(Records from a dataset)
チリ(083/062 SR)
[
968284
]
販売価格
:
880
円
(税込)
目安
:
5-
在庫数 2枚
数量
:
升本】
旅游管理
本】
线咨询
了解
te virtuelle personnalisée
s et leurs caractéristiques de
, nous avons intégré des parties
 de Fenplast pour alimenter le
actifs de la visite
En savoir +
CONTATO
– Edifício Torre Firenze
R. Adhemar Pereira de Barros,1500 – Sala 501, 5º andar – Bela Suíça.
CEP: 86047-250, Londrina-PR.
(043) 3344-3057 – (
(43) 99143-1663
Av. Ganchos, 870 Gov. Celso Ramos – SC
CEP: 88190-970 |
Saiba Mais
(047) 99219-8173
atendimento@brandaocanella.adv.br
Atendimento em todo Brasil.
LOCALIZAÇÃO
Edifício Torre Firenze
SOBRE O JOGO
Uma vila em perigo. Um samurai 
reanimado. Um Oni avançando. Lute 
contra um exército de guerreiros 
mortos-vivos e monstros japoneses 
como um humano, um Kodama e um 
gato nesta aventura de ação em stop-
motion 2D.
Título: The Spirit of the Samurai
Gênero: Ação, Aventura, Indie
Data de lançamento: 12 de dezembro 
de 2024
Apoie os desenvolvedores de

WORK REQUEST =
Each entry given above is to be duplicated exactly.

ANSWER =
チリ(083/062 SR)
[
968284
]
販売価格
:
880
円
(税込)
目安
:
5-
在庫数 2枚
数量
:
升本】
旅游管理
本】
线咨询
了解
te virtuelle personnalisée
s et leurs caractéristiques de
, nous avons intégré des parties
 de Fenplast pour alimenter le
actifs de la visite
En savoir +
CONTATO
– Edifício Torre Firenze
R. Adhemar Pereira de Barros,1500 – Sala 501, 5º andar – Bela Suíça.
CEP: 86047-250, Londrina-PR.
(043) 3344-3057 – (
(43) 99143-1663
Av. Ganchos, 870 Gov. Celso Ramos – SC
CEP: 88190-970 |
Saiba Mais
(047) 99219-8173
atendimento@brandaocanella.adv.br
Atendimento em todo Brasil.
LOCALIZAÇÃO
Edifício Torre Firenze
SOBRE O JOGO
Uma vila em perigo. Um samurai 
reanimado. Um Oni avançando. Lute 
contra um exército de guerreiros 
mortos-vivos e monstros japoneses 
como um humano, um Kodama e um 
gato nesta aventura de ação em stop-
motion 2D.
Título: The Spirit of the Samurai
Gênero: Ação, Aventura, Indie
Data de lançamento: 12 de dezembro 
de 2024
Apoie os desenvolvedores de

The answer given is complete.